‘No!’ He got as far as the denial, but then he hit problems. The conversation teetered on a precipice and gravity was tugging at him. ‘A week hasn’t been long enough. You’re…Sophie.’
‘Yes, I’m Sophie,’ she repeated doubtfully when he couldn’t get any further.
He ground the heel of his hand into his forehead. He wasn’t built for these conversations. He should have done it on a mountain. God, if he ever got married – which he wouldn’t – it would have to be at the top of a mountain where his head was clear.
‘I’ve never— You’re the only one I?—’
Her shoulders sagged and he saw as though in slow motion that there was no way for this conversation to end well. ‘You can’t finish that sentence,’ she said – too gently. ‘You couldn’t eight years ago and you can’t now. At least this time, I understand why you can’t but continuing to see each other is only delaying the inevitable. My feelings for you are real, too, but we want different things and maybe a clean break would be best for both of us.’
With a flash of memory, he saw her giddy smile, felt her arms draped around his neck and heard her soft voice. ‘I’m in love with you.’
His world had tilted when she’d said it, as though his centre of gravity had tried to shift. He’d almost felt himself falling – desperately falling.
Sophie hadn’t noticed. She’d just smiled widely, hopefully – naively – and continued, ‘When you get back, will you marry me?’
He’d never felt panic quite like that – until today. So, he’d laughed, as though her brave statement of feelings was something insignificant, when the opposite had been true. He’d covered his pounding, panicking heartbeat with the most casual tone he’d been able to muster and dashed her hopes to nothing.

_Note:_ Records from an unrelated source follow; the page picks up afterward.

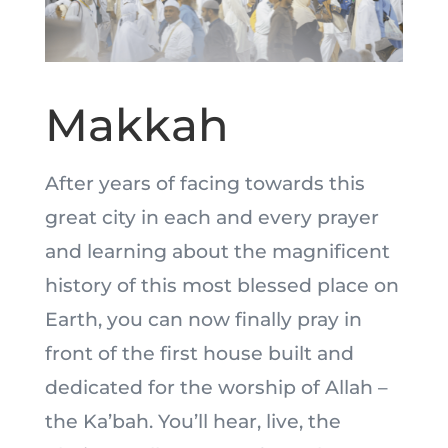
Makkah
After years of facing towards this
great city in each and every prayer
and learning about the magnificent
history of this most blessed place on
Earth, you can now finally pray in
front of the first house built and
dedicated for the worship of Allah –
the Ka’bah. You’ll hear, live, the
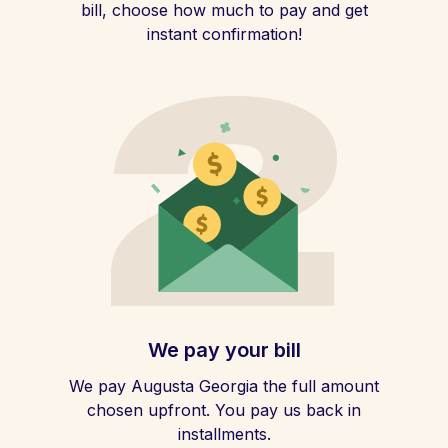
bill, choose how much to pay and get
instant confirmation!
We pay your bill
We pay Augusta Georgia the full amount
chosen upfront. You pay us back in
installments.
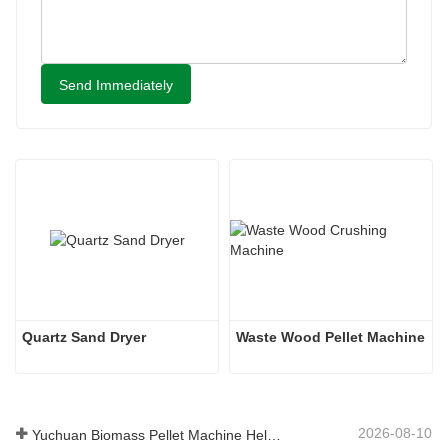
Send Immediately
Quartz Sand Dryer
Waste Wood Pellet Machine
2026-08-10
Yuchuan Biomass Pellet Machine Helps Global Customers Build Efficient Renewable Fuel Production Solutions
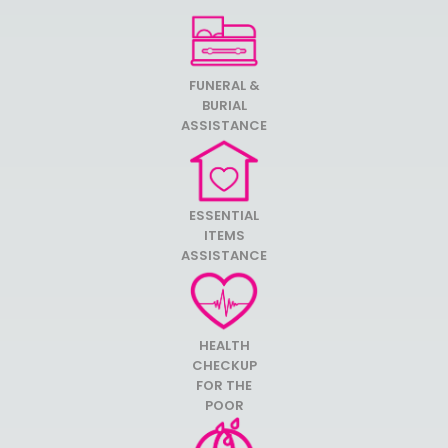
FUNERAL &
BURIAL
ASSISTANCE
ESSENTIAL
ITEMS
ASSISTANCE
HEALTH
CHECKUP
FOR THE
POOR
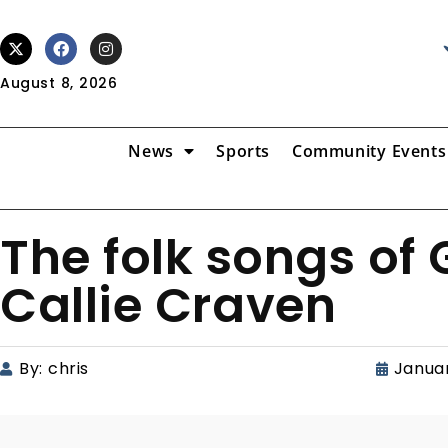
August 8, 2026
News
Sports
Community Events
The folk songs of
Callie Craven
By:
chris
Januar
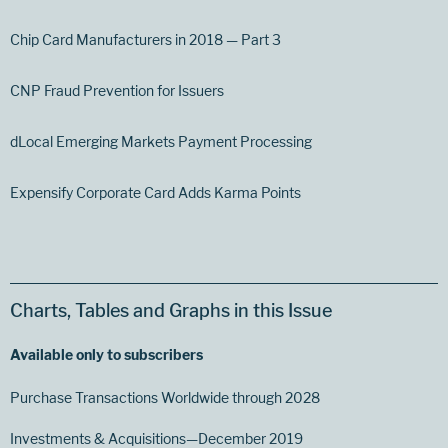
Chip Card Manufacturers in 2018 — Part 3
CNP Fraud Prevention for Issuers
dLocal Emerging Markets Payment Processing
Expensify Corporate Card Adds Karma Points
Charts, Tables and Graphs in this Issue
Available only to subscribers
Purchase Transactions Worldwide through 2028
Investments & Acquisitions—December 2019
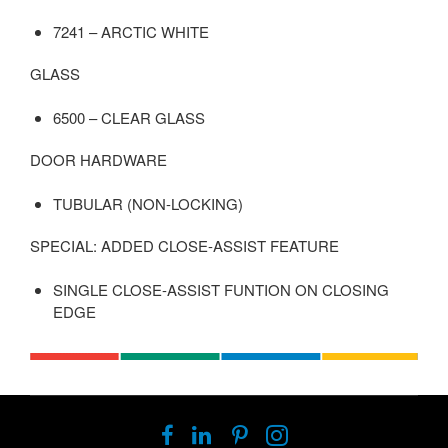
7241 – ARCTIC WHITE
GLASS
6500 – CLEAR GLASS
DOOR HARDWARE
TUBULAR (NON-LOCKING)
SPECIAL: ADDED CLOSE-ASSIST FEATURE
SINGLE CLOSE-ASSIST FUNTION ON CLOSING
EDGE
Follow
Follow
Follow
Follow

‘You asked me to marry you eight years ago, but this time, you’re suggesting a clean break?’
Perhaps that pointed reminder was unfair of him, but it had the desired effect. She glanced up with resentment. ‘I was stupider – and stronger – back then. Can you imagine if you’d said yes out of responsibility – or guilt? How long do you think we would have been married? A year? A month?’
Ouch, they were both throwing punches. ‘Maybe we would have worked things out.’ He didn’t know where those defensive words had come from – or what he was defending. God knows, she was probably right.
‘Maybe we would have, except you would have been miserable. Either I would have asked you to stay home more often because the months were so long without you or you would have been distracted and guilty while you were away. You warned me of the consequences of that! You don’t belong in the valley.’
You make the valley more tolerable. ‘It worked the year we were together. I was away a lot, but you were always there when I got back.’ Until that last time, when he’d finally had to accept that it wasn’t fair to keep her in his life.
‘We weren’t much more than a year-long fling.’
He tried not to flinch.
‘I’ve been married. Marriage is a whole lot more than climbing lessons and going on holiday together. I spent all of my time and money that year chasing you and you never made a step in my direction. Afterwards, I thought the relationship had been all in my head. You didn’t exist in real life, no matter how much it felt like you did.’
His vision tunnelled, memories from that year tarnishing as he appreciated just how badly he’d screwed up back then.
‘I never imagined… I hurt you that much.’
‘I’d asked you to marry me! Of course it hurt. And then you never contacted me again!’
‘I…What?I contacted you – and you never replied, you never came. I understand that’s fair, now, butyou’rethe one who had the last word.’
* * *
Sophie gripped the tabletop tightly as the world seemed to start spinning. He thought she’d been the one to break contact?
‘I never came where?’ she asked, clinging to her understanding of what had happened before she lost her orientation.
His gaze snapped up, his eyes blazing. ‘To the airport – to Heathrow.’
‘To wave you off? You’d just suggested we go on a break. Why would I think you wanted to see me? I didn’t even know which flight you were on!’
‘I mean after the trip!’ he said, still staring at her as though she were being purposefully dense. ‘When I texted you – from Pakistan.’
Sophie’s muscles went slack. She managed to prop her elbows on the table and catch her head, but her body was rubber. His information didn’t compute, contradicted everything she’d convinced herself of over the past eight years.
‘You texted me?’ she managed to say, her voice mostly breath.
It was his turn to freeze. ‘Twice. Are you saying you didn’t get them?’